Lastly, insert new rows.

Use WITH query (Common Table Expression)

WITH query can help to get result that can be referenced in the main query. So we can still have a command to make the goal.

WITH creations_need_move AS (
  SELECT id, type
    FROM creations
   WHERE type IS NOT NULL
),
update_existing_metadata AS (
  UPDATE creation_metadata (creation_id, category)
     SET category = source.type
    FROM creations_need_move source
   WHERE creation_id = source.id
   RETURNING creation_metadata.*
)
INSERT INTO creation_metadata (creation_id, category)
     SELECT id, type
       FROM creations_need_move
      WHERE NOT EXISTING ( SELECT 1
                             FROM update_existing_metadata up
                            WHERE up.creation_id = creations_need_move.id )

Use PL/PGSQL

Another way is to define new function in PostgreSQL which gives a more straightforward point of view when reading the code.

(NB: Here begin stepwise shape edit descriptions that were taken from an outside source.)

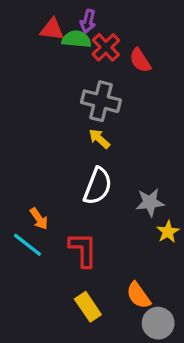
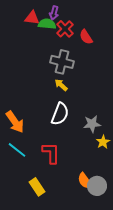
orange arrow: (39, 219) -> (15, 122), moved, size x1.6
yellow rectangle: (88, 307) -> (37, 187), moved
gray circle: (158, 323) -> (97, 186), moved

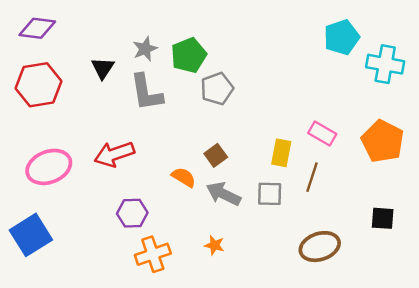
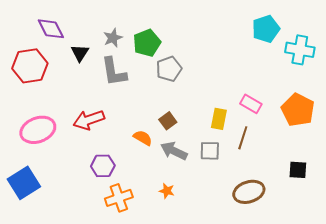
purple diamond: (37, 28) -> (51, 29), moved, turned 56

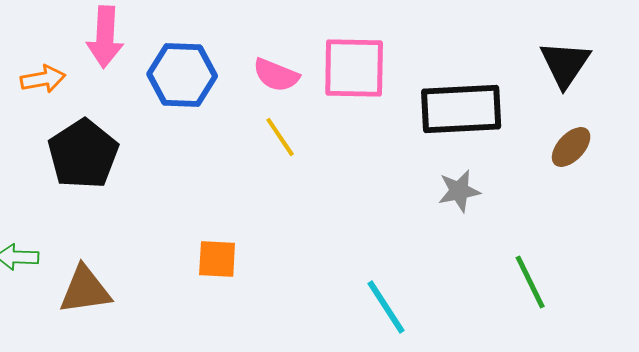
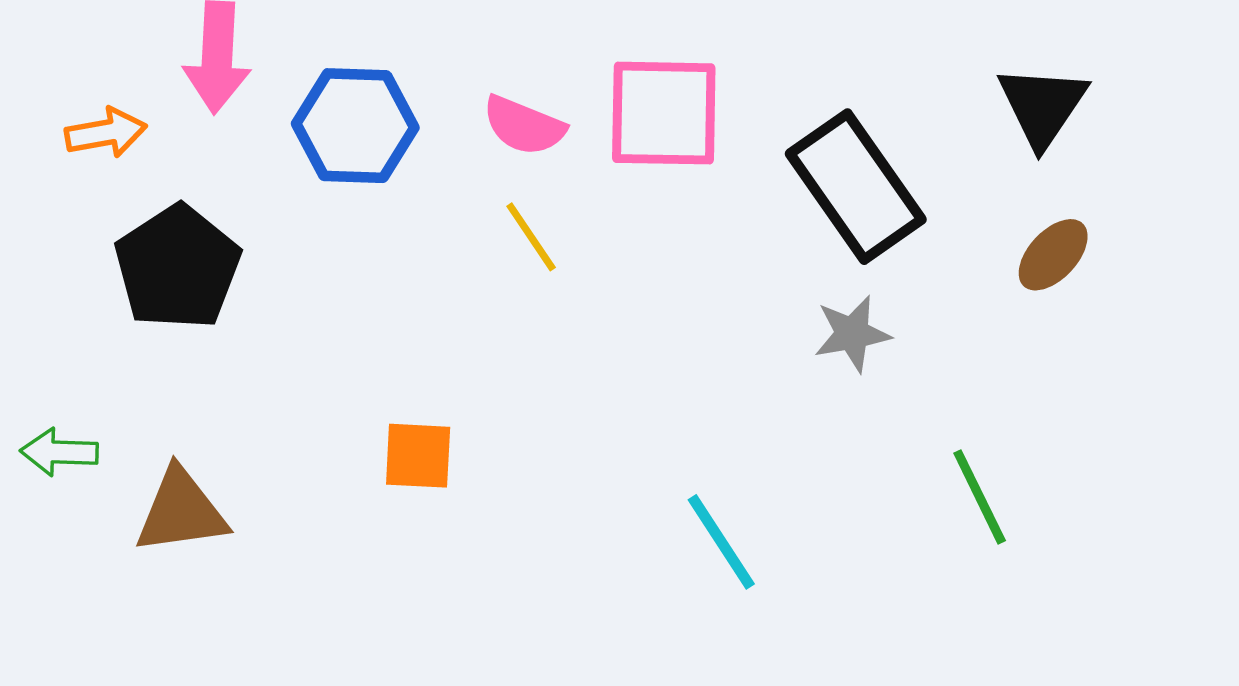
black rectangle: (461, 109) -> (856, 187), turned 58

CREATE OR REPLACE FUNCTION upsert(target_id INT, type_value TEXT) RETURNS VOID AS $$
  BEGIN
    -- Try update first
    UPDATE creation_metadata SET category = type_value
     WHERE creation_id = target_id;
    -- Return if UPDATE command runs successfully
    IF FOUND THEN
      RETURN;
    END IF;
    -- Since there's no record in creation_metada
    -- We then add new row with INSERT command
    INSERT INTO creation_metadata (creation_id, category)
         VALUES (target_id, type_value);
  END;co
$$ LANGUAGE 'plpgsql';

SELECT upsert(id, type)
  FROM creations
 WHERE type IS NOT NULL

Relational database performs better when queries are straightforward. We also care about atomic operation and race condition during the process. Two approaches above do loops and this may make the performance worse. Further, they might overwrite the rows comes with new application code.

INSERT with LEFT JOIN

INSERT INTO creation_metadata (creation_id, category)
     SELECT creations.id, creations.type
       FROM creations
       LEFT JOIN creation_metadata
              ON creations.id = creation_metadata.creation_id
      WHERE creations.type IS NOT NULL
        AND creation_metadata.category IS NULL

The idea here is we actually want the result to be one-to-one relation among two tables and LEFT JOIN helps us to get the full results for it. Moreover, we can know which record has no relation in another table. The best part is this is a single query and only take effect ONCE!